To evaluate the effects of an AI-assisted comparative exercise versus conventional anatomical labeling on knowledge acquisition, learner satisfaction, and cognitive workload.
Approach:
Study Design: A quasi-experimental 2 × 2 study involving 121 sophomores from two universities in Shanghai, China, comparing AI-assisted exercises with conventional labeling.
Intervention: Participants received a 20-min lecture followed by either a conventional diagram-labeling task or an AI-assisted comparative exercise using anatomically correct and AI-generated variant images.
Outcomes: Outcomes measured included knowledge tests, a satisfaction questionnaire, and the NASA Task Load Index.
Key Findings:
No statistically significant difference in post-test knowledge scores between AI and conventional groups (p > 0.05).
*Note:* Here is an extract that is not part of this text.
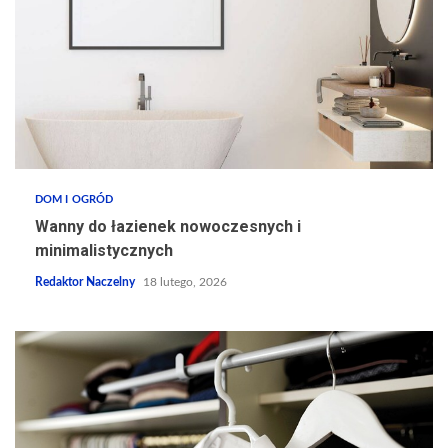
DOM I OGRÓD
Wanny do łazienek nowoczesnych i
minimalistycznych
Redaktor Naczelny
18 lutego, 2026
Non-medical students reported higher satisfaction (9.17 vs. 7.52; Holm-adjusted p < 0.001; r = 0.60) and self-assessed performance (7.76 vs. 6.03; Holm-adjusted p = 0.003; r = 0.47) in the AI condition compared to conventional.
No differences in cognitive workload (NASA-TLX scores) between AI and conventional conditions for either group (all p > 0.05).
Interpretation:
The AI-assisted comparative exercise did not show a significant advantage in knowledge acquisition but was associated with higher satisfaction and self-assessed performance among non-medical students.
Limitations:
The study was limited to sophomores from two universities in Shanghai, which may affect generalizability.
The sample size may not be sufficient to detect small differences in knowledge acquisition.
Conclusion:
AI-generated anatomical variants can serve as a structured adjunct for novice ophthalmic anatomy learning.